When most people think of a senior in need of hospice, they think of physical impairment of some sort, such as a traumatic brain injury, cancer, or complications from a fall. Home hospice certainly provides medical and daily care assistance to those who have suffered physical trauma. However, an elderly’s mental health can also precipitate the need for hospice care, whether as part of a condition such as Alzheimer’s or as the result of being faced with the need for hospice care. Mental health is indeed an important part of our overall health because it can affect a person’s physical well-being or health. Just like any other physical illness or injury, mental illness requires diagnosis and treatment. Hospice can help.
What is Mental Health?
Mental health includes our emotional, psychological, and social well-being; it affects how we think, feel, and act. Mental health helps determine how we handle ourselves in certain situations such as stress, how to relate to others, and it helps us make decisions. Mental health issues are very common, especially in those in Hospice Care.
Types of Mental Illness
There are many different types of mental illness that senior citizens can suffer from, including but not limited to:
- Anxiety Disorders: General anxiety issues, panic disorders, social anxiety, and phobias
- Mood Disorders: Depression, bipolar disorder, and cyclothymic disorders
- Psychotic Disorders: Hallucinations and schizophrenia
- Eating Disorders: Anorexia, bulimia, and binge eating disorders
- Impulse Control and Addiction Disorders: Alcohol abuse, drug abuse, and gambling problems
- Personality Disorders: Antisocial personality disorder, obsessive-compulsive disorder (OCD), and paranoid personality disorder
This list above does not equate to the very many mental health issues and disorders the elderly may encounter. Keeping patients happy and safe is the main goal when in Hospice Care and it is truly important for their doctor to diagnose mental health issues and help them in any way they can to cope.
Hospice care is specialized care that focuses on the quality of life for people and their caregivers who are experiencing an advanced, life-altering illness. Hospice care provides a safe, comforting, accommodating, and compassionate atmosphere for people in the last stages of life or with an incurable disease, so that they may live as fully and comfortably as possible.
A Caring Team
Someone’s hospice care team should support the patient’s treatment, regardless of the mental illness he or she suffers. A qualified team of support will aid to the patient’s mental struggles as well as their physical ailments. Each patient will receive care per their hospice plan which supports the individual’s treatment and management of daily life as they live through hospice.
It is very important to understand that many hospice care patients suffer from mental health issues. For instance, about 15%-20% of terminally ill patients suffer from and are diagnosed with major depression, and 25% of elderly depressed patients changed their decisions about end-of-life interventions after treatment in hospice care.

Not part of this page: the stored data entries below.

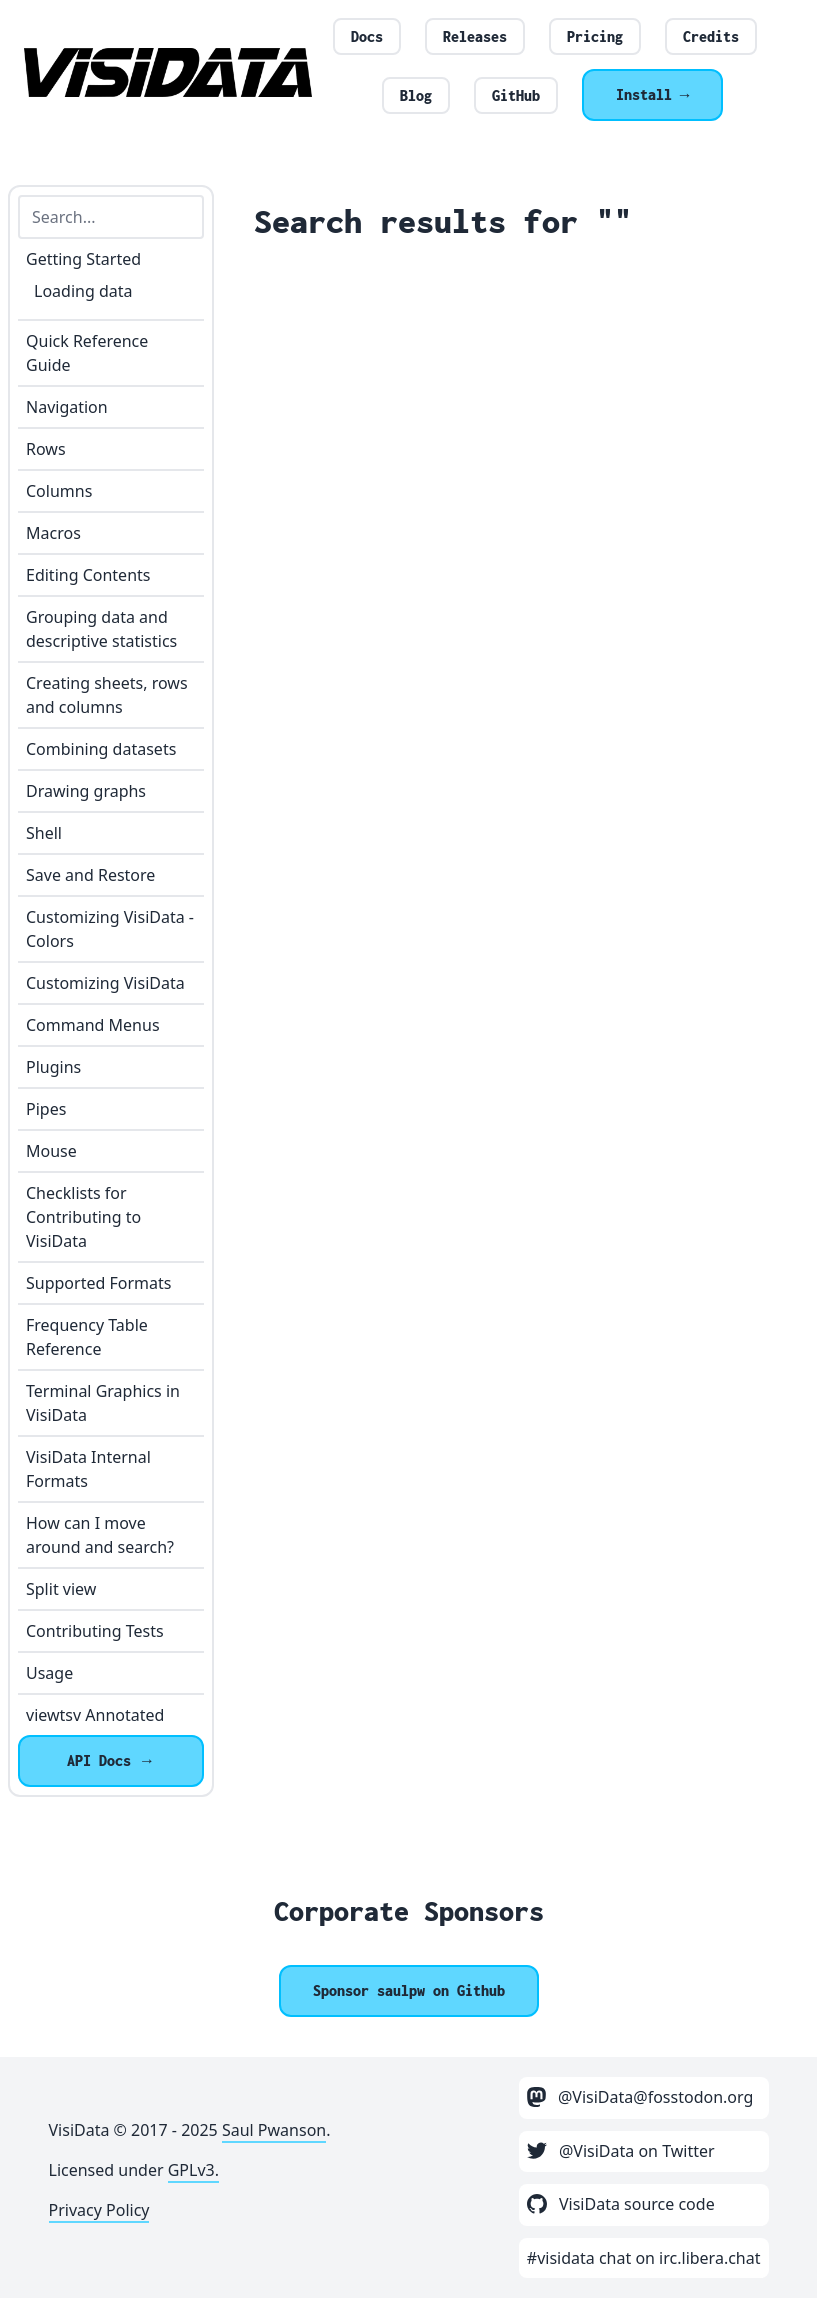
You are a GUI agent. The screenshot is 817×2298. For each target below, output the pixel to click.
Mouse (51, 1151)
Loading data (83, 291)
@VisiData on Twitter (621, 2151)
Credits (711, 36)
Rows (46, 449)
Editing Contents (88, 575)
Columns (59, 491)
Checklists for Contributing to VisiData (83, 1217)
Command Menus (93, 1025)
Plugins (53, 1067)
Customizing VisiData (105, 983)
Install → (653, 94)
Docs (367, 36)
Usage (49, 1673)
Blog (416, 95)
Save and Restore (90, 875)
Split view (61, 1589)
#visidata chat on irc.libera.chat (644, 2258)
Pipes (46, 1109)
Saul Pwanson (274, 2130)
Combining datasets (101, 749)
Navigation (67, 407)
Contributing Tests (95, 1631)
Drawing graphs (86, 791)
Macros (53, 533)
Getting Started (83, 259)
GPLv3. (193, 2170)
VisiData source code (621, 2204)
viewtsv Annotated (95, 1715)
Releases (475, 36)
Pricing (595, 36)
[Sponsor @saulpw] (409, 1991)
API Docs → (111, 1760)
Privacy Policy (99, 2210)
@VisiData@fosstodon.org (640, 2097)
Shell (44, 833)
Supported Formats (98, 1283)
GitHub (516, 95)
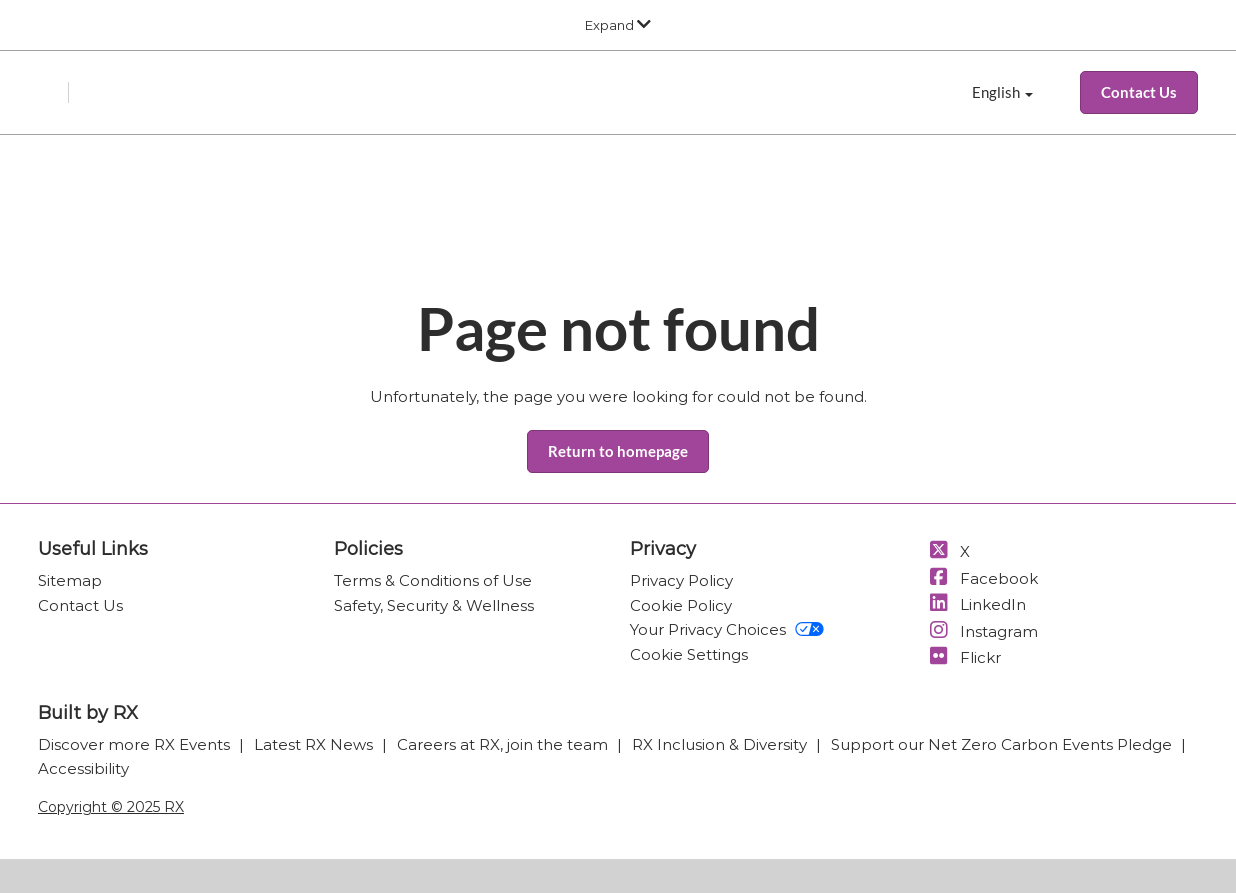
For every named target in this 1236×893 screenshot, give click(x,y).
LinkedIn (976, 604)
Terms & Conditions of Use (433, 580)
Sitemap (70, 580)
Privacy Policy (681, 580)
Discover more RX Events (136, 744)
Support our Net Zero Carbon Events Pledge (1003, 744)
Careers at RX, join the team (504, 744)
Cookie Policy (681, 605)
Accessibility (83, 768)
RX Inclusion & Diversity (721, 744)
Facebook (982, 578)
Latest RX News (315, 744)
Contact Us (80, 605)
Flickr (963, 657)
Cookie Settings (689, 654)
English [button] (1002, 93)
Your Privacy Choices (727, 629)
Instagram (982, 631)
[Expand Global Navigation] (618, 25)
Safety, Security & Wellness (434, 605)
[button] (1139, 93)
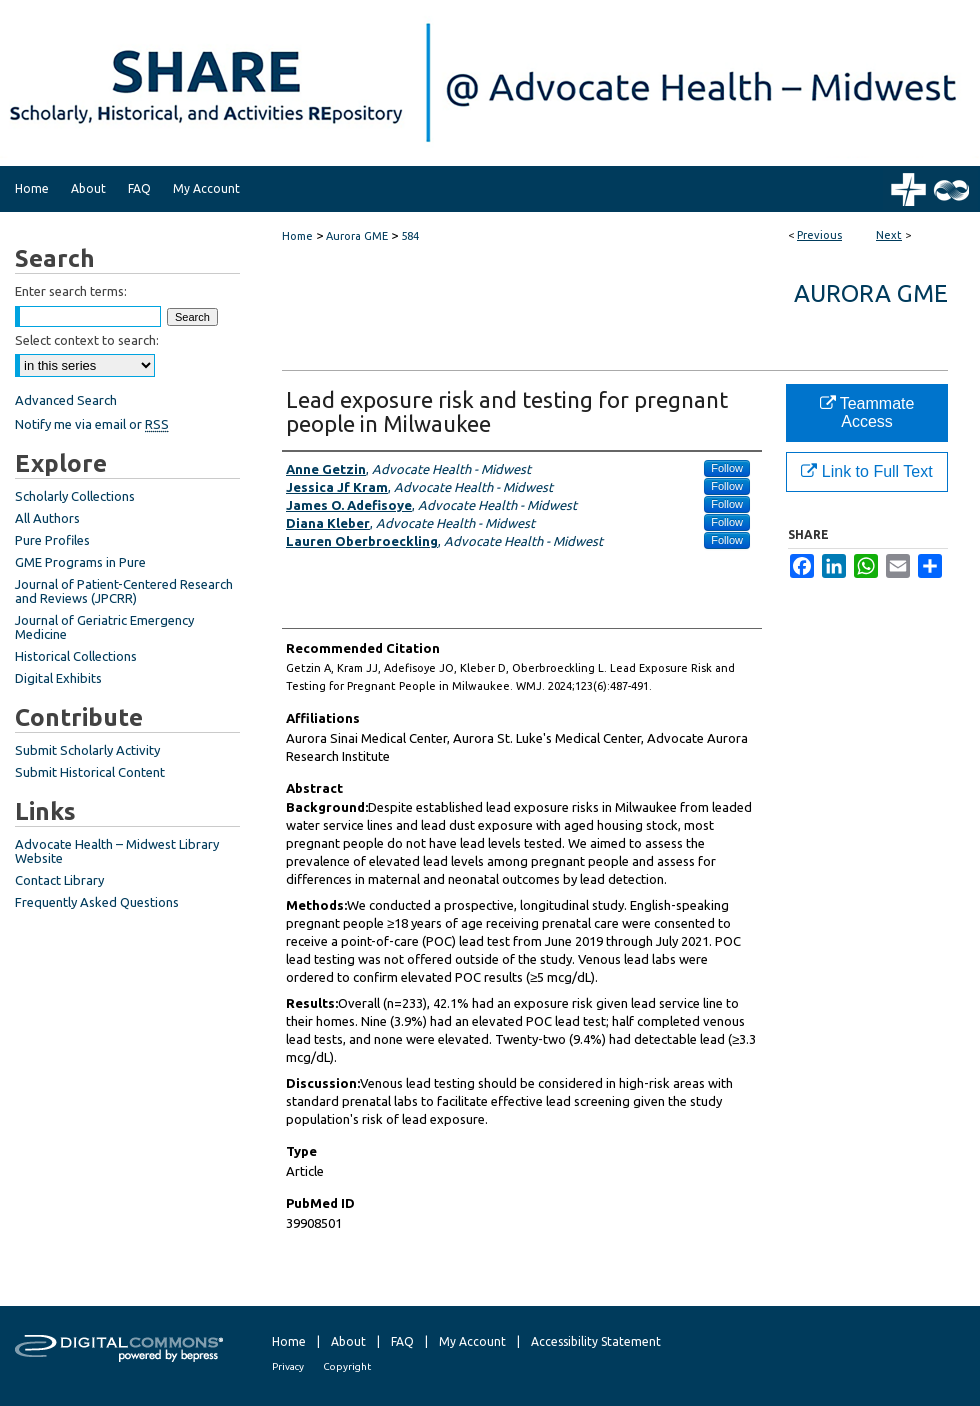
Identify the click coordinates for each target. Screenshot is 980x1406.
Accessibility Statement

What Happens When Mental Health is not Addressed in Hospice
When someone’s mental health is not properly supported, it can create a devastating ripple effect for them in their life. This includes but is not limited to:
- Family and relationship issues
- Social isolation
- Decreased enjoyment of life
- Misuse of tobacco, alcohol, and drugs
- Difficulting thriving
- Legal and financial challenges
- Self-harm or harm to others
- Physical health issues such as heart disease, high blood pressure, a weakened immune system, asthma, obesity, gastronomical matters, and more
All of these issues can complicate life and the treatment path for any hospice patient. It is very important to establish treatment for both the condition they require hospice for, and for the mental health issues they may be struggling with.
If a patient were in the best-case scenario, they may already have a treatment set in place for their mental health before coming to hospice care. Meaning hospice can continue their already-working treatments for the mental health issues they may be experiencing. However, not all patients are in this type of situation and will require some extra effort in their hospice care. Some may change their minds a lot as well as revoke hospice care. Because of this, it is important to receive a proper diagnosis so a treatment plan can be established as soon as possible.
Meet Patients Where They Are
In hospice care, it is highly important to meet people where they are; meaning hospice needs to respect the choices and circumstances patients are in, in their life. We need to work with them according to their mental, physical, and emotional capabilities and limitations.
One of the toughest things in hospice mental health is for the team to establish if something a patient is going through is truly a mental health issue, or if it is a symptom of their physical illness or a medication side effect. Hospice care and mental health are not one size fits all, every care plan is tailored to each patient, and is changed over time to adapt to changes patients may go through in their hospice care journey.
The Intersect of Hospice Care and Mental Health
As you have read above both hospice care and mental health care are very important for every patient. Working closely with their doctors, patients will be able to feel comfortable in their care and well-being.
Mental health is an issue all over the world in all age groups, however, mental health for hospice care patients seems to have been overlooked in the past. Patients and their family members need to communicate how they’re feeling, how interactions impact their everyday life in hospice, and inform their doctor if they feel differently on any given day. Hospice care is a very important life-changing option, and combining this with mental health care can make all the difference for anyone.